We also need more guides; men who have done the hard work to become safe, men who have “been there and done that.” We need men who are both kind and strong, with genuine masculinity that is not toxic nor fragile. I spent much of my teens and early twenties looking for father figures in my life. Looking for affirmation outside of myself, to affirm my insecurities. I found a few helpful sages, but it was not until I internalized their belief in my goodness that I began to father the orphaned places within myself and became a safe man. Below are some categories that will be helpful both for men who want to become safe and for women who must choose a safe and good partner. 

What Makes a Good & Safe Man? 

First, a good and safe man is self-aware. He knows his story, his wounds, and how they impact his relationships. He has done the hard work of becoming an honest and authentic man. 

Second, he is aware of safety. He knows when he is not acting safe and removes himself from the situation and self-regulates. He knows when he is triggered and adjusts to make sure he is providing safety to his partner and anyone he is in a relationship with. 

Third, a good and safe man knows the difference between anger and aggression and has learned how to fight clean. He is self-controlled and centered. He does not fly off the handle and rage; he names his anger without being violent. 

Fourth, he is aware of how he impacts others. He can now see the other and be more emotionally present while remaining kind in the midst of conflict or high tension. He is no longer selfish and self-centered. He understands his impact and the weight of his action or inaction on those he has relationships with. 

Fifth is kindness—both to self and to others. He is no longer ruled by self-contempt or other-centered contempt. He is not necessarily just a “nice” man, but a kind man. Normally, you can see the kindness in his eyes. Kindness is also not something that is easily attained. Kindness towards self and others grows after the hard emotional story work of dealing with heartache and trauma. You cannot be an insecure man and a kind man. 

Finally, the last category is that of security. The good and safe man is secure in himself. He is consistent and not easily threatened or jealous. He knows who he is and knows why he is here. He has purpose and meaning outside of his relationship with his partner. He knows his “calling” and where he is going. 

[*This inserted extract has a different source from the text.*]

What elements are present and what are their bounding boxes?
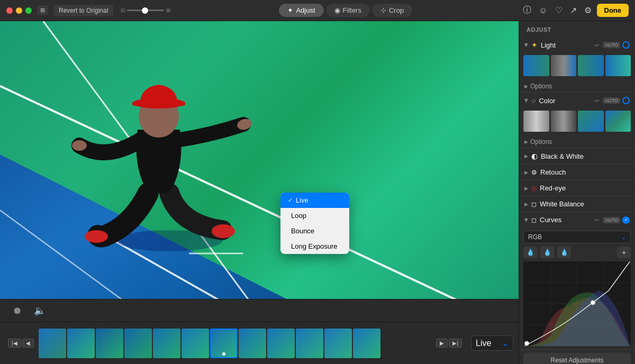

I want to close with a blessing to the man who is on the journey of healing, whether you are just beginning or are already years into this painful journey toward wholeness. This is my prayer for you. 

 

Men, God believes in you, more than you believe in God. May you have the courage and integrity to believe in yourself. You have what it takes to be a good and safe man. But know that your healing will come at a cost. Surrender hurts. Loosen your grip, release control, and feel what is evoked in you. Feel the fear. Weep. You are not defined by past trauma, your present failures, or your violence. You must take responsibility and accept the consequences of your actions. You must own your adolescent behavior for you can move beyond it. Step into who God already sees you to be. Humility is strength and repentance is kindness; may you embrace both.